A large number of languages in North East India are endangered and if they disappear a vast corpus of traditional knowledge too would become inaccessible. The need for research and documentation is greater at present with younger generations gradually losing ties with the language of their ancestors.
Revealing this to The Assam Tribune today, Prof Scott DeLancey of the University of Oregon, said linguistic diversity in India’s North East is a rare occurrence made possible by the interface among three language families – Tibeto-Burman, Indic, and South East Asian.
Prof DeLancey, visiting the North East to interact with students and researchers of linguistics, asserts the region’s languages and dialects have to be studied and their characteristics established.
“The Tibeto-Burman language family itself has a considerable significance from the point of view of linguistics. As many as 300 languages extending across the trans-Himalayan region come under its ambit and its origins could be traced back to about 6,000 years,” he said.

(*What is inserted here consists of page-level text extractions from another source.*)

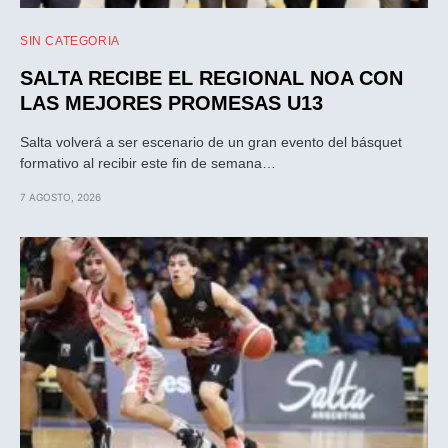
SIN CATEGORIA
SALTA RECIBE EL REGIONAL NOA CON
LAS MEJORES PROMESAS U13
Salta volverá a ser escenario de un gran evento del básquet
formativo al recibir este fin de semana…
7 AGOSTO, 2026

In Asom there exists close to 100 languages, but their documentation and development remains incomplete. The majority of the languages possess no grammar, and no dictionary. Naturally the scope for linguistic studies is immense, he added.
The senior academic, an authority on descriptive linguistics, feels that the linguistic diversity of the North East need to be protected because “each of them is an unique way of looking at things.”
Different languages disclose how the users perceive the world, the range of their experiences, ideas and emotions. No translation could be equated with the depth and accuracy of a message conveyed through a particular language.
Language on many occasions is synonymous with a particular culture. The decline of a language usually sounded the death knell for an entire culture, a phenomenon not restricted to the North East.
A problem of studying languages in the North East, he thinks, is a shortage of trained researchers. And in this regard a bridge of knowledge connecting the departments of linguistics of Gauhati University and University of Oregon could act as a practical solution.
Describing the Gauhati University’s students of linguistics as able and talented he said training could equip them to study, document and develop the languages of the region. “People like me would be happy to share knowledge and experience. Moreover, we could organize an exchange of students from both the departments providing each with unique learning opportunities,” Prof DeLancey stated.
On the charge against English that it has threatened many regional languages, and pushed others to the brink, he said that in India the case was different. “It is the dominant regional languages, which overshadow minority languages. For instance, in North India it is Hindi that has threatened and endangered other languages.”
A survival strategy for the smaller and endangered languages could be based on capacity building involving users and researchers. Representatives of such languages could be trained to study, record and build up a database. Already possessing insights, which no outsider could possess, their work would animate linguistics and culture alike.